The declarations “describe in persuasive detail how revealing the redacted information would cause exceptionally grave harm to national security,” he said, damaging ongoing activities and relationships with foreign intelligence partners, alerting adversaries to intelligence methods, and increasing the risk to CIA officers and assets.
Turning to the records relating to the interrogations and the photo, the circuit rejected the plaintiffs’ contention that the CIA can only withhold records relating to activities that fall within the CIA’s charter, and that waterboarding does not because it has been declared illegal by the president.

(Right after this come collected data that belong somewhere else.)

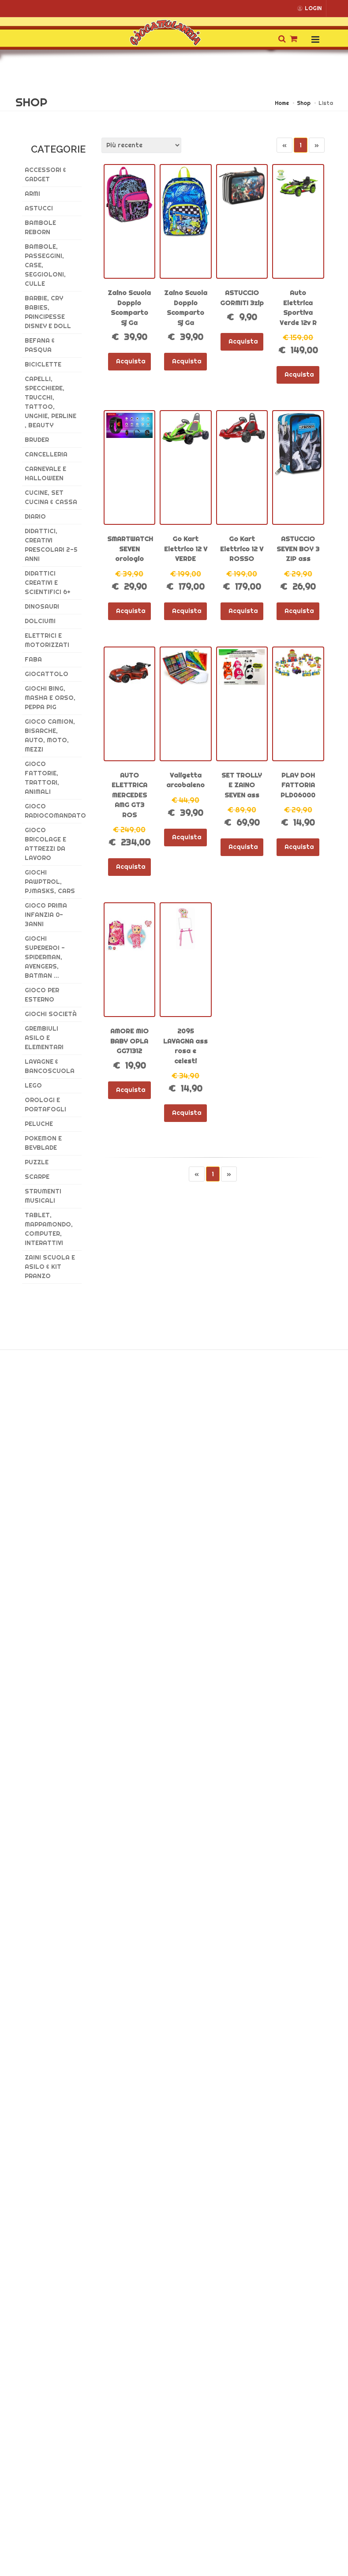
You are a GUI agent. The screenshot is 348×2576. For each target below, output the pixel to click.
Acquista (129, 361)
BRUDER (37, 440)
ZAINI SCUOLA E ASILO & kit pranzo (50, 1266)
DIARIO (35, 516)
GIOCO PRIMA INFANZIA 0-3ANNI (46, 914)
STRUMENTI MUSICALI (43, 1195)
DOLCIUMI (40, 621)
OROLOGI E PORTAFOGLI (45, 1104)
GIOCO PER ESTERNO (42, 994)
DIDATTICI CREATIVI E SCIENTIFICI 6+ (48, 582)
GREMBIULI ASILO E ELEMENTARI (44, 1037)
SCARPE (37, 1177)
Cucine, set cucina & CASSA (51, 497)
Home (282, 103)
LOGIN (309, 8)
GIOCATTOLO (46, 674)
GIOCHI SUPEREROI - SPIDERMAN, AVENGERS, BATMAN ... (45, 957)
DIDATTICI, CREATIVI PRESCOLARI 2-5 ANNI (51, 545)
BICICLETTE (43, 364)
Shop (304, 103)
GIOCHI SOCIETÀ (51, 1014)
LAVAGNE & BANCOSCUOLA (50, 1066)
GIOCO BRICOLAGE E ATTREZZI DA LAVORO (45, 844)
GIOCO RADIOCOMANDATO (53, 810)
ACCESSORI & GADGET (45, 174)
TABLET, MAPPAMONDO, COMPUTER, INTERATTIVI (49, 1229)
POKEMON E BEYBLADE (43, 1143)
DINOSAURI (42, 606)
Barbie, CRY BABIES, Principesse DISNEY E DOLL (48, 312)
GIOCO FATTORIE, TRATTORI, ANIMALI (42, 778)
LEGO (33, 1085)
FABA (33, 659)
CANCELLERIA (46, 454)
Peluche (39, 1124)
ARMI (32, 194)
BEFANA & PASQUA (40, 345)
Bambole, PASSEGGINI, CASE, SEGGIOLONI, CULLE (45, 265)
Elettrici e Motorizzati (47, 640)
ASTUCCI (39, 208)
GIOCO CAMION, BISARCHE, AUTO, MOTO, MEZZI (50, 735)
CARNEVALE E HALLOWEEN (45, 473)
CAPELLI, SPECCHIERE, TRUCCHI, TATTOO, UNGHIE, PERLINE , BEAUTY (50, 402)
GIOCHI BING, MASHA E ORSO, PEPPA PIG (50, 697)
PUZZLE (37, 1162)
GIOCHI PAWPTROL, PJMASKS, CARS (50, 881)
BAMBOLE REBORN (40, 227)
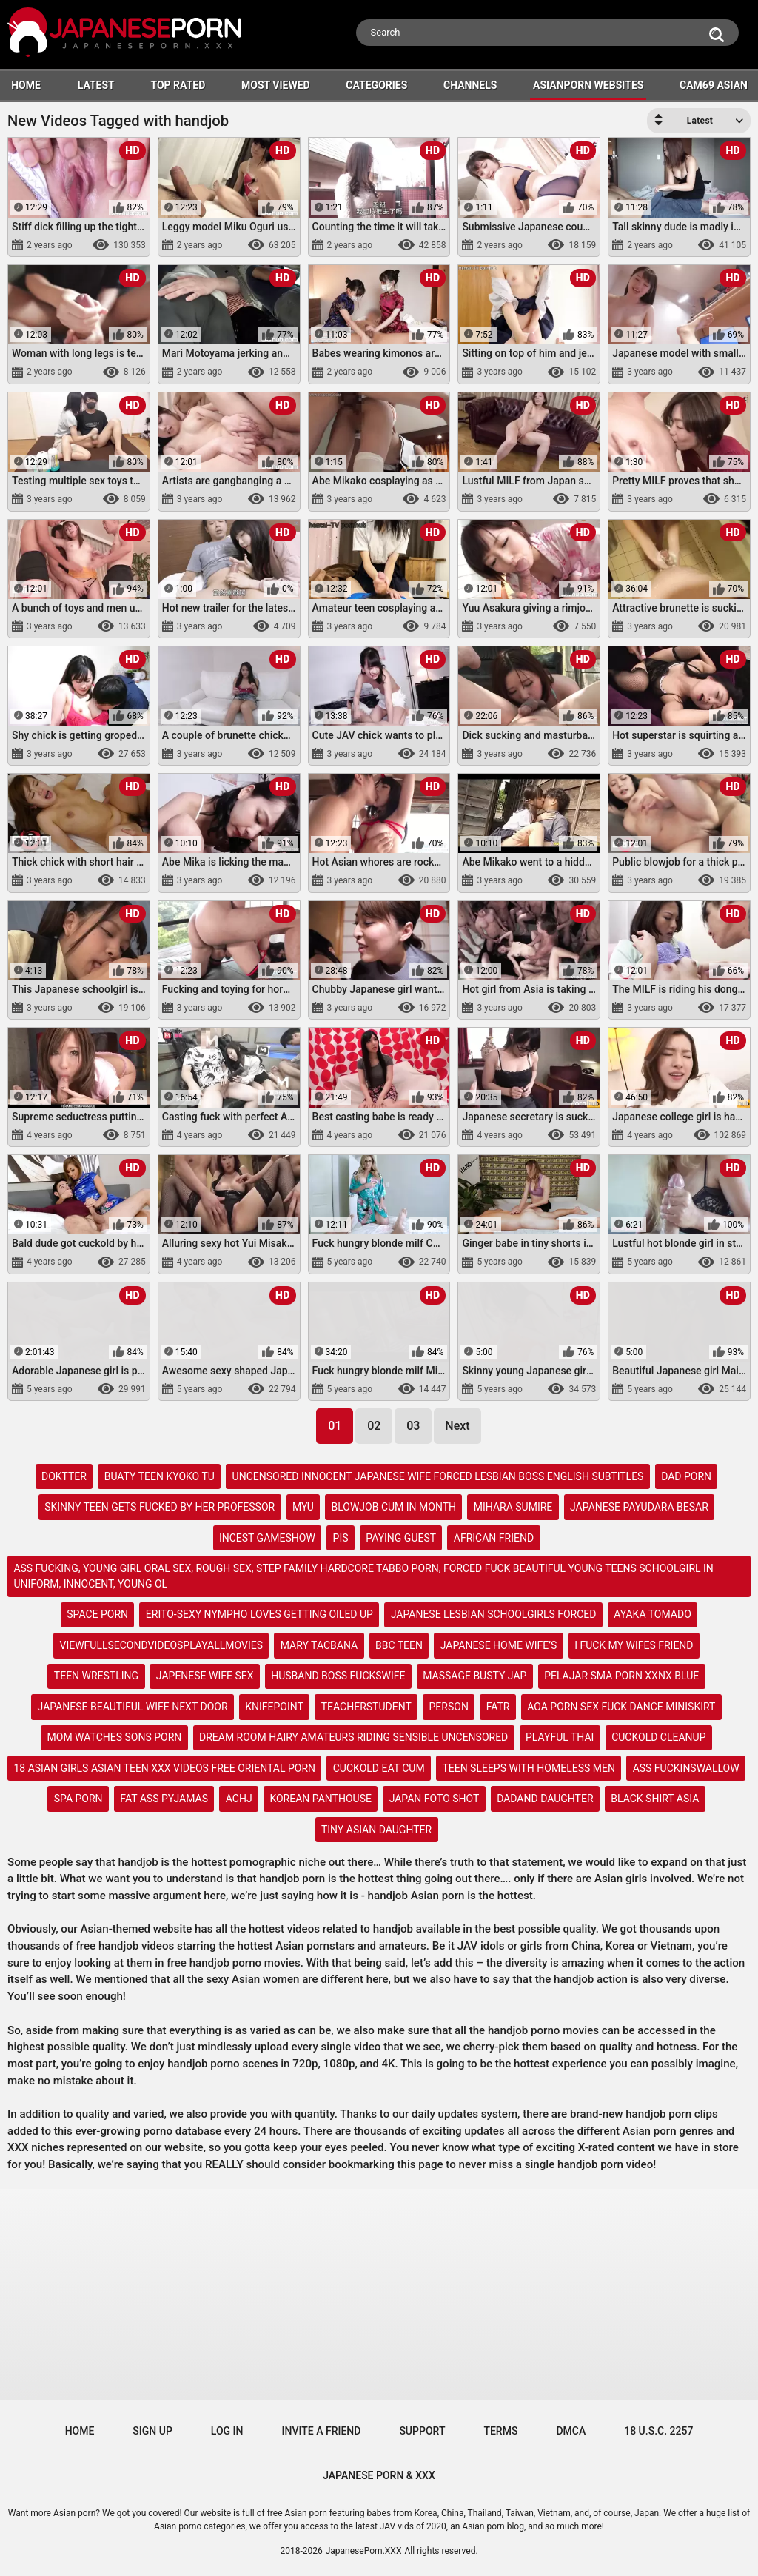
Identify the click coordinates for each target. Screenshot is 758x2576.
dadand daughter (545, 1798)
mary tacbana (319, 1645)
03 (413, 1426)
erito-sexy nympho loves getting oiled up (259, 1614)
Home (80, 2431)
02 (373, 1426)
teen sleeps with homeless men (528, 1768)
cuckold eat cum (379, 1768)
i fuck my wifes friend (633, 1645)
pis (341, 1538)
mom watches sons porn (114, 1737)
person (449, 1707)
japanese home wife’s (498, 1645)
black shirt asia (655, 1798)
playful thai (560, 1737)
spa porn (78, 1798)
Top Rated (177, 85)
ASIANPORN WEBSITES (588, 85)
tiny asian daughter (376, 1830)
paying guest (401, 1538)
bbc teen (399, 1645)
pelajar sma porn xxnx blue (621, 1676)
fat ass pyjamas (164, 1798)
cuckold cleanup (658, 1737)
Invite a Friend (321, 2431)
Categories (376, 85)
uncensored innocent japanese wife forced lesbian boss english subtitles (438, 1476)
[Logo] (125, 34)
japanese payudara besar (639, 1507)
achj (239, 1798)
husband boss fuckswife (338, 1676)
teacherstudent (366, 1707)
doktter (64, 1476)
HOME (26, 85)
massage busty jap (474, 1676)
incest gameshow (267, 1538)
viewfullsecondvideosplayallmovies (161, 1645)
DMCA (571, 2431)
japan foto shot (434, 1798)
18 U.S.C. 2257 (658, 2431)
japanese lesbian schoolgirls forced (494, 1614)
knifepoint (274, 1707)
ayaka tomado (652, 1614)
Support (422, 2431)
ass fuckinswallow (686, 1768)
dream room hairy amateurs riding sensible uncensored (353, 1737)
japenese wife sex (205, 1676)
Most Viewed (275, 85)
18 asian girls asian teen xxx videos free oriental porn (164, 1768)
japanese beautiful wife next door (133, 1707)
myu (303, 1507)
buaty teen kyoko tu (159, 1476)
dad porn (686, 1476)
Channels (470, 85)
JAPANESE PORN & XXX (379, 2475)
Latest (96, 85)
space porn (97, 1614)
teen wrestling (96, 1676)
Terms (500, 2431)
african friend (494, 1538)
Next (457, 1426)
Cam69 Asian (714, 85)
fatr (498, 1707)
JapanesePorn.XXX (364, 2551)
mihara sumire (513, 1507)
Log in (227, 2431)
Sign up (152, 2431)
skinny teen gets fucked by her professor (159, 1507)
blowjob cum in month (394, 1507)
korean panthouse (320, 1798)
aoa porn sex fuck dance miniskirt (621, 1707)
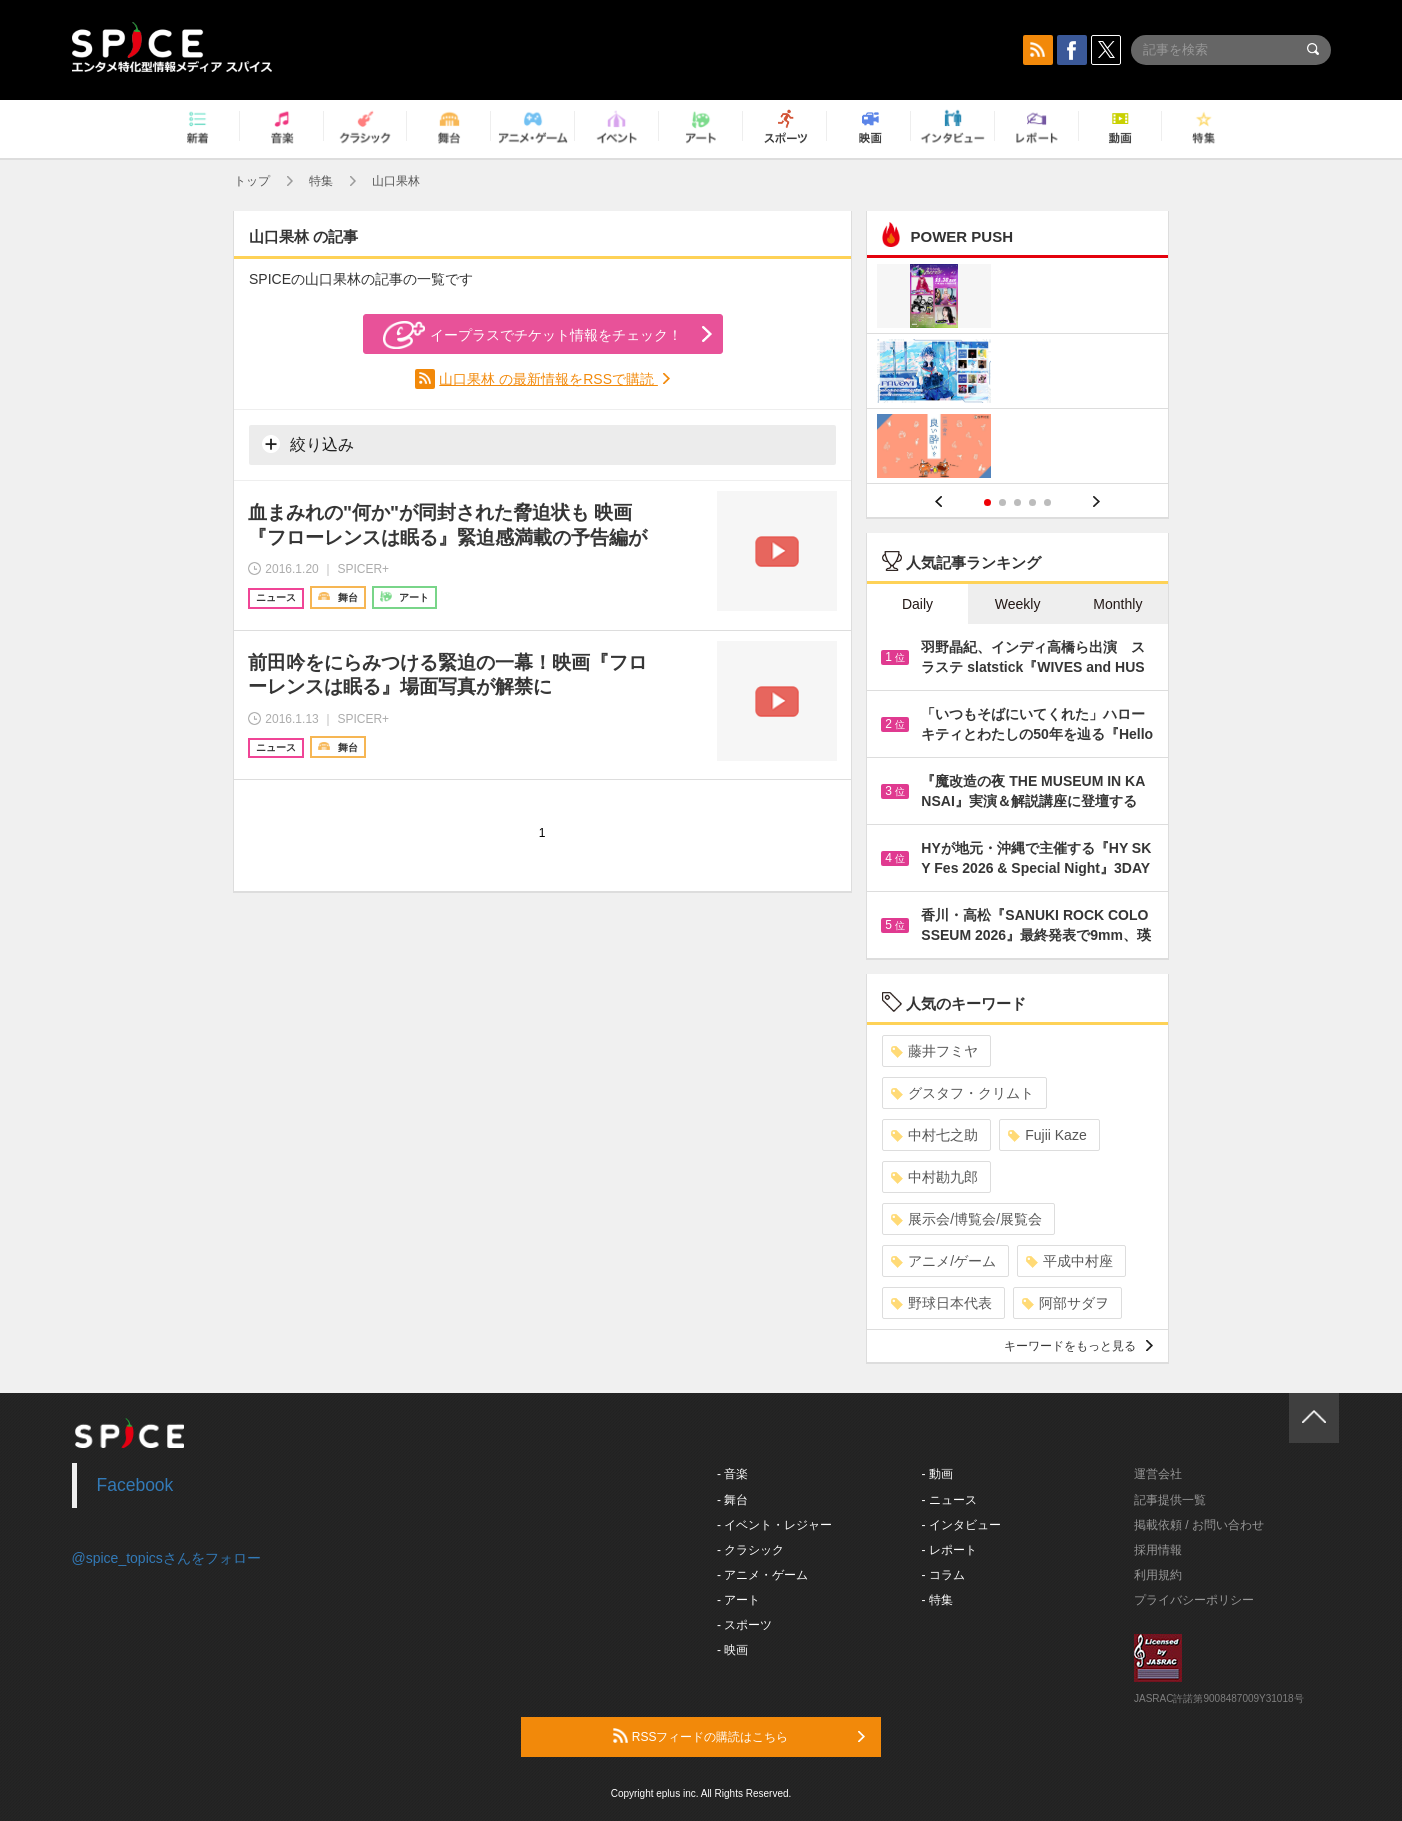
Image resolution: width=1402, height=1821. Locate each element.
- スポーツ (744, 1625)
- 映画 (732, 1650)
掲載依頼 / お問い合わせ (1199, 1525)
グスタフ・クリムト (962, 1093)
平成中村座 (1069, 1261)
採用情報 (1158, 1550)
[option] (1017, 373)
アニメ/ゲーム (943, 1261)
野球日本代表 (941, 1303)
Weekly (1018, 604)
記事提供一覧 (1170, 1500)
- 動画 (937, 1474)
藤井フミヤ (934, 1051)
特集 (321, 181)
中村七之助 (934, 1135)
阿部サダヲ (1065, 1303)
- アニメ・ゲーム (762, 1575)
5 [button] (1047, 502)
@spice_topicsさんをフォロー (166, 1558)
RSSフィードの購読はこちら (739, 1736)
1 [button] (987, 502)
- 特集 (937, 1600)
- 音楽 (732, 1474)
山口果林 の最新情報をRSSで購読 (548, 379)
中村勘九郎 (934, 1177)
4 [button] (1032, 502)
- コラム (943, 1575)
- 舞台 (732, 1500)
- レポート (949, 1550)
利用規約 (1158, 1575)
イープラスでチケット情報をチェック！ (532, 335)
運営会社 (1158, 1474)
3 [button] (1017, 502)
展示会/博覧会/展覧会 (966, 1219)
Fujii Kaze (1047, 1135)
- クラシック (750, 1550)
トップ (252, 181)
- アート (738, 1600)
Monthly (1117, 604)
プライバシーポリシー (1194, 1600)
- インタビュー (961, 1525)
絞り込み (308, 444)
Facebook (135, 1485)
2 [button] (1002, 502)
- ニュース (949, 1500)
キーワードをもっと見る (1078, 1346)
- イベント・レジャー (774, 1525)
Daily (917, 604)
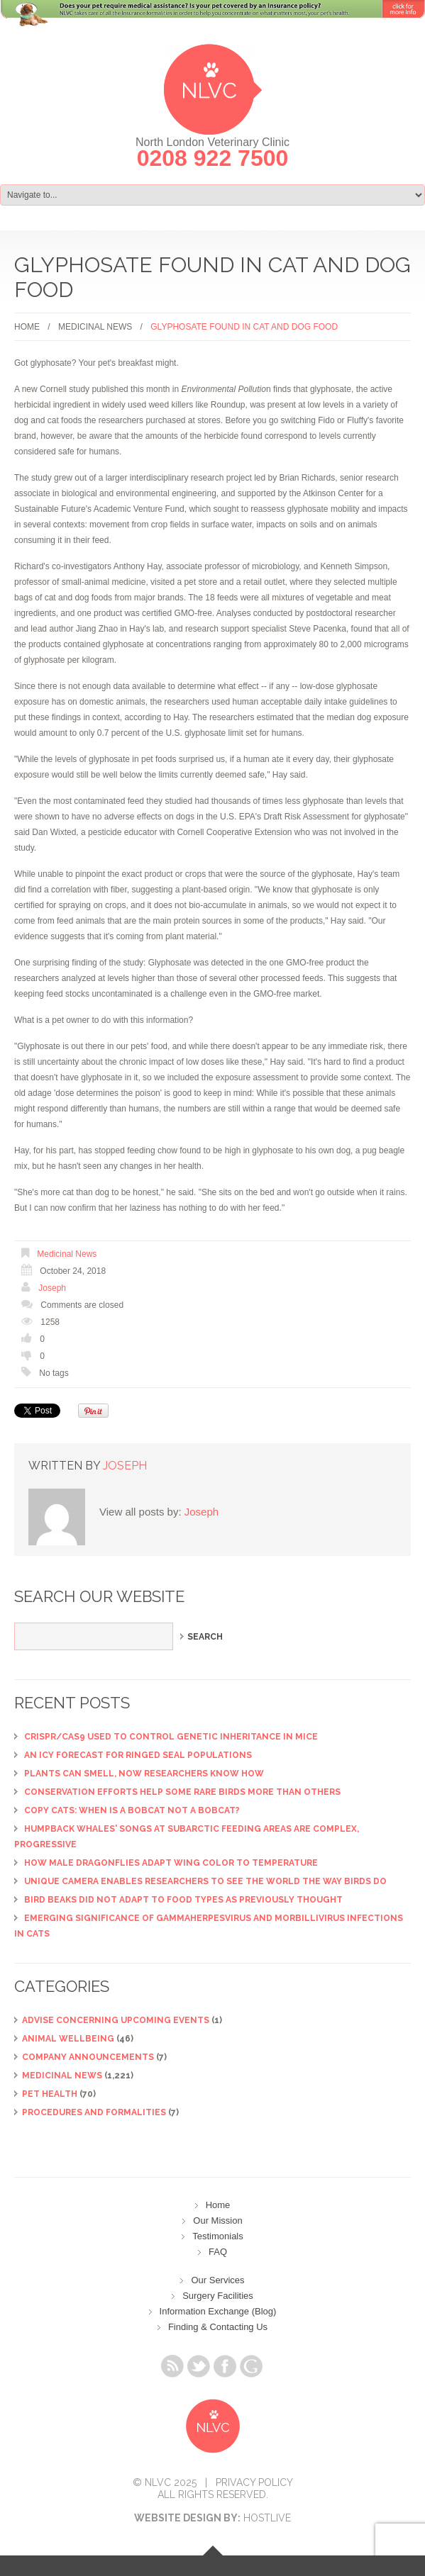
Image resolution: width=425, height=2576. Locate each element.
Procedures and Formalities (94, 2112)
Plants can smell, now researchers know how (144, 1774)
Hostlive (267, 2518)
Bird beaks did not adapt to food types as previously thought (183, 1900)
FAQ (218, 2251)
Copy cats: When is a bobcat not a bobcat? (132, 1810)
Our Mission (217, 2220)
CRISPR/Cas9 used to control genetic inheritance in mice (171, 1737)
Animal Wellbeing (68, 2039)
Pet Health (49, 2094)
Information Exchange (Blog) (218, 2311)
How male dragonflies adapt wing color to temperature (171, 1863)
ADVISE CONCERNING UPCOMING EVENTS (115, 2020)
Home (27, 327)
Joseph (52, 1288)
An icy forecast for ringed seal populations (138, 1755)
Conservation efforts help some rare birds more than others (182, 1792)
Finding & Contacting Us (217, 2327)
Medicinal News (95, 327)
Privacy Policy (254, 2482)
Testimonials (217, 2236)
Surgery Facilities (217, 2295)
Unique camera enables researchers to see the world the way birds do (205, 1881)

In support of their argument, the plaintiffs had cited the U.S. Supreme Court ruling in CIA v. Sims, 471 U.S. 159 (1985), but the Second Circuit said “Sims offers no support for Plaintiffs’ proposed limitation upon the CIA’s ability to protect information relating to intelligence methods.”
“The parties agree that waterboarding was an interrogation method used by the CIA in connection with its foreign intelligence-gathering activities,” Wesley said. “Because the CIA’s declarations are not contradicted by the record or undermined by any allegations of bad faith, the Government has sustained its burden of proving that the records relating to the CIA’s use of waterboarding are exempt from disclosure under FOIA Exemption 3.”
The circuit also was persuaded by then-CIA Director Leon Panetta’s 2009 declaration that sample records provided to Hellerstein and the photo contain “TOP SECRET operational information concerning the interrogations” of Zubaydah.
The government argued on appeal that the photo necessarily “relates to” an “intelligence source or method” because it records Zubaydah’s condition during the interrogation.
The circuit had viewed the image and the sample records together.
“Like the district court, we observe that a photograph depicting a person in CIA custody discloses far more information than the person’s identity,” Wesley said. “We agree with the district court that the image at issue here conveys an ‘aspect of information that is important to intelligence gathering…and that this information necessarily ‘relates to’ an ‘intelligence source or method.’”
Assistant U.S. Attorney Tara La Morte argued for the government. Alexander Abdo argued for the plaintiff organizations, who also include Physicians for Human Rights, Veterans for Common Sense and Veterans for Peace.
“We are obviously disappointed,” Abdo said. “This is another court decision actually allowing the CIA to decide for itself what the public is allowed to know about the torture committed in its name.”